Since 1992 the two teams have contested the Audrey-Miller trophy, and before today’s game Great Milton had the lead – eleven wins to eight – but with Holton and Wheatley on a two-game winning streak in 2009 and 2010.
So everything was to play for as Holton & Wheatley went out to bat this Sunday, on a day on which the rain was holding off, but might decide to change its mind. Graham Nichols and Hugh Kitchin opened, against some tight bowling from Great Milton, with Hugh tumbling (bowled) for 4 with the score on 13, followed soon after by Graham, caught for 9 with the score by now on 18.
We’d made a fairly leisurely start, careless that the overs had risen to nine. Consolidation was the order, and Simon Switala and Binoy Master started to consolidate. With 20 overs come and gone we were up to 66 without further loss, and Simon and Binoy were moving up a gear. Binoy was the first to go, on 30, with the total score one short of a hundred.
By now Simon had been joined by Alan Banyard for another twenty runs before Simon himself was bowled for a very valuable 43. Captain Guy Burford was bowled for a duck, bringing Kiran Nair to the crease, eager to blast a hole in the sky.
Several minutes later that is exactly what happened, as he deposited a crashing six over mid-wicket, and with Alan put on a quickfire 42 before being caught out. But Kiran’s 29 and Alan’s 27 not out had brought the Holton score up to a total which (on a good day) might be defended (163 for 6 off 40 overs). We’d have to see what happened in the field.
We’d experienced a certain amount of variable bounce on the pitch at both ends, and four of the six Holton wickets to fall had been clean-bowled – and events relate that seven of the ten Milton wickets were bowled too.

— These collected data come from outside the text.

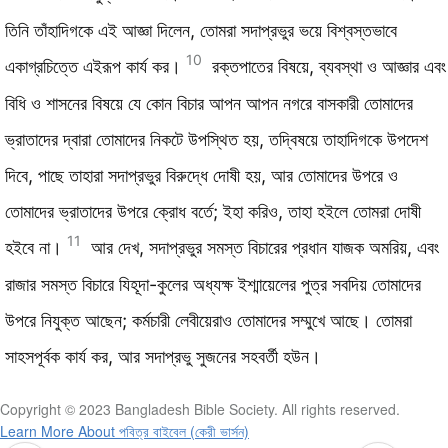
তিনি তাঁহাদিগকে এই আজ্ঞা দিলেন, তোমরা সদাপ্রভুর ভয়ে বিশ্বস্তভাবে
10
একাগ্রচিত্তে এইরূপ কার্য কর।
রক্তপাতের বিষয়ে, ব্যবস্থা ও আজ্ঞার এবং
বিধি ও শাসনের বিষয়ে যে কোন বিচার আপন আপন নগরে বাসকারী তোমাদের
ভ্রাতাদের দ্বারা তোমাদের নিকটে উপস্থিত হয়, তদ্বিষয়ে তাহাদিগকে উপদেশ
দিবে, পাছে তাহারা সদাপ্রভুর বিরুদ্ধে দোষী হয়, আর তোমাদের উপরে ও
তোমাদের ভ্রাতাদের উপরে ক্রোধ বর্তে; ইহা করিও, তাহা হইলে তোমরা দোষী
11
হইবে না।
আর দেখ, সদাপ্রভুর সমস্ত বিচারের প্রধান যাজক অমরিয়, এবং
রাজার সমস্ত বিচারে যিহূদা-কুলের অধ্যক্ষ ইশ্মায়েলের পুত্র সবদিয় তোমাদের
উপরে নিযুক্ত আছেন; কর্মচারী লেবীয়েরাও তোমাদের সম্মুখে আছে। তোমরা
সাহসপূর্বক কার্য কর, আর সদাপ্রভু সুজনের সহবর্তী হউন।
Copyright © 2023 Bangladesh Bible Society. All rights reserved.
Learn More About পবিত্র বাইবেল (কেরী ভার্সন)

But that is to get ahead of the story.
After Hugh’s tea, Holton scrambled back on to the pitch with high hopes jostling with a sense of foreboding. There were some solid batsmen in the Great Milton squad. The first over was taken by fiery Kiran Nair, who proceeded to send the ball down at an alarming rate. John Kelly was plying his trade from the other end, with deceptively slow and accurate deliveries which have bamboozled many a batsman in the past. As indeed was the case now with the score on 9, and then again on 24, and then again on 36: all ‘bowled Kelly’.
Holton had by now wrestled some of the initiative from Great Milton, but perhaps not enough. Kiran and John Kelly were replaced by Mahesh and John Simpson, and wickets continued to tumble, with John picking up three and Mahesh one. We held our catches: Graham Nichols and Binoy Master both pocketing tricky skiers. As over number 20 rolled past, Milton were on 64 for 7, and the ship needed steadying. Fortunately that is what happened, with the Milton Captain still there as an opener, and No 9 joining him in a partnership of 23. But the writing was on the wall. The 100 was reached for eight wickets, when another wicket fell, and the final Great Milton wicket succumbed to the scorching pace of Kiran with the total on 102.
All over for another year, with Holton picking up the Audley-Miller trophy for the third year on the trot and Kiran Nair being awarded Man of the Match for his rapid 29 runs and rapid 6 overs of bowling.
NB future opposition please note that this report a) exaggerates the pace of Kiran for reasons of dramatic effect, and b) does not mention the five runs scored as Hugh raced to recover an enormous slog to mid-wicket during the Great Milton innings.